Waterbury has lost another historic factory building to catastrophic fire. The building most recently known as Ansonia Copper and Brass caught fire on July 30, 2018. The dramatic fire was covered by all of the area news media.

WTNH Channel 8 coverage of the factory fire, July 31, 2018

Amazingly, the fire was contained to just one building. Sadly, it was the oldest and most beautiful building in a sprawling complex of historic factory buildings, with a rich history that made it worth preserving.

Holmes, Booth, & Haydens

The first manufacturing operation on this plot of land was that of Holmes, Booth & Haydens in 1853.  Before that, the land was used for farming, part of the fertile pastures that ran along the rivers. As manufacturing grew, farmlands were replaced with factories.

The 1852 map of Waterbury below shows South Main Street running straight down the middle, with Benedict & Burnham factory buildings between the Mad River and the Naugatuck River. The Waterbury Jewelry Company can also be seen next to Great Brook, where Jewelry Street would someday be laid out.
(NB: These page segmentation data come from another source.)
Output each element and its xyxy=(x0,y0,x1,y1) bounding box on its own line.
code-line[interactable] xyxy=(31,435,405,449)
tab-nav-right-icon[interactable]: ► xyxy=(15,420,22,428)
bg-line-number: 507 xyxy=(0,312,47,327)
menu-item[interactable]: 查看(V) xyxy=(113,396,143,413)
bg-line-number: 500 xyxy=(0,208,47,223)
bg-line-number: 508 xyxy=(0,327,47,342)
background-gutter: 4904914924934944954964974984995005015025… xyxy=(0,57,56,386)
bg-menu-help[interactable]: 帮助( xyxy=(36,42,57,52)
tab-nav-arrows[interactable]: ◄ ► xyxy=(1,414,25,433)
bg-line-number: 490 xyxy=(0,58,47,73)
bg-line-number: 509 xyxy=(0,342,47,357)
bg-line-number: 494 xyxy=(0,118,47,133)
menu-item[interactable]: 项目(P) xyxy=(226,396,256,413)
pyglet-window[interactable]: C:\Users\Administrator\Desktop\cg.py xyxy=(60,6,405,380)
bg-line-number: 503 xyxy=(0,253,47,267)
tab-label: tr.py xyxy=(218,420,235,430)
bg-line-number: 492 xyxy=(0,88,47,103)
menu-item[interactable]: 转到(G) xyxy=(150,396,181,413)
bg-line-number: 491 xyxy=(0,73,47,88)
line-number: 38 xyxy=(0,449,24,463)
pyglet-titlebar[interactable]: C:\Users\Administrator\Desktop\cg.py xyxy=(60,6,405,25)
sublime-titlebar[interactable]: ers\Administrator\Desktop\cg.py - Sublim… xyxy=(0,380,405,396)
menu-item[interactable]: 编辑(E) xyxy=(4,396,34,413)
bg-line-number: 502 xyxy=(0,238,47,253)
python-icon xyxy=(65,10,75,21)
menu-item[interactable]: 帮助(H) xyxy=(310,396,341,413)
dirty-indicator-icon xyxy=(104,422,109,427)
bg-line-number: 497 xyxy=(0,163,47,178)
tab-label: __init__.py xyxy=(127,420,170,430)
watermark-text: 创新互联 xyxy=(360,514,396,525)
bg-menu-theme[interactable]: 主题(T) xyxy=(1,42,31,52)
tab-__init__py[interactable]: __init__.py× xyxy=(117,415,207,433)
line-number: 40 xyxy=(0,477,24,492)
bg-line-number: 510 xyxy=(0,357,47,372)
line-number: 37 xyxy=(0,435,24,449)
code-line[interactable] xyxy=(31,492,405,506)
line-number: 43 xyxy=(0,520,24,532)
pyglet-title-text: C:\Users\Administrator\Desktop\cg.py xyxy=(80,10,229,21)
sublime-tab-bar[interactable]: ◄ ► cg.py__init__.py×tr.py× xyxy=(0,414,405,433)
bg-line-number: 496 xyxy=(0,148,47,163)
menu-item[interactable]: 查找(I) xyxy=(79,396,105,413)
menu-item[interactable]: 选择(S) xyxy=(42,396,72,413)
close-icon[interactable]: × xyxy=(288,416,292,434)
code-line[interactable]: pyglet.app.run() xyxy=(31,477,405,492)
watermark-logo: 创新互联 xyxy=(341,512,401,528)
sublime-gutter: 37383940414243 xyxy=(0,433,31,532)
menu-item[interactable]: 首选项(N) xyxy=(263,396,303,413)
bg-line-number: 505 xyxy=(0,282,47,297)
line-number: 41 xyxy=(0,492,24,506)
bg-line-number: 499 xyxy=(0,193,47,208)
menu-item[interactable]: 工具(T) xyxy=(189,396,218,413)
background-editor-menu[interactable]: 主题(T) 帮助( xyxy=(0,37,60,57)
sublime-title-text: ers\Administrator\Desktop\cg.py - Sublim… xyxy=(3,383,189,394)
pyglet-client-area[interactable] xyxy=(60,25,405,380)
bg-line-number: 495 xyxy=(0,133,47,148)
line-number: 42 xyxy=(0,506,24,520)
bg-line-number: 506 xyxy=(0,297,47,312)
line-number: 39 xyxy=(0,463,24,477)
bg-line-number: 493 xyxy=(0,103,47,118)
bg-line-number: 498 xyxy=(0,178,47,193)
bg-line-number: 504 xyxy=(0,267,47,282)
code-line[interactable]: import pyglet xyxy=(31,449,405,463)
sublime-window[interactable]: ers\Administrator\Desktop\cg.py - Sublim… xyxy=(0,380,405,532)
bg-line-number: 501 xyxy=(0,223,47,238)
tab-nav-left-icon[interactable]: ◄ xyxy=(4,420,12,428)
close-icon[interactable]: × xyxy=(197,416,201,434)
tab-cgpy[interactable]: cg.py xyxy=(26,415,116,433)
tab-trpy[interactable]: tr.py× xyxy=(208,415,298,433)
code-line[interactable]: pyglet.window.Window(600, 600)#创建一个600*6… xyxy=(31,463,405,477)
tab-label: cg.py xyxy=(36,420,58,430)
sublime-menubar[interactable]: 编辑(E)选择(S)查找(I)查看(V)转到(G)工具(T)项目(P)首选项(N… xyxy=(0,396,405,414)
Detail, H. Irvine & Richard Clark, publisher, Map of the Town of Waterbury, 1852
Norman B. Leventhal Map & Education Center,  Boston Public Library

Israel Holmes, the founder of the company, was already experienced in the running of brass companies in Waterbury, starting with an early iteration of Scovill in 1820. John C. Booth joined Holmes in starting the new business after two decades in the sales divisions of various manufacturers in Meriden and Waterbury. The Haydens portion of the name is plural, as there were two brothers involved: Henry H. and Hiram W. Hayden. Hiram W. Hayden was a prolific inventor whose patented spinning process opened up new possibilities for making goods out of brass. His brass kettle, made using the spinning process, can still be found at flea markets and antique shops.

Hiram Hayden's inventions also included photographic processes. In 1851, the Waterbury American newspaper reported that Hayden had figured out how to print a positive photograph on paper at any size (Waterbury American, 14 Feb 1851, reprinted in Anderson, ed., The Town and City of Waterbury, Volume II, p. 357). Hayden does not appear to have pursued this invention further.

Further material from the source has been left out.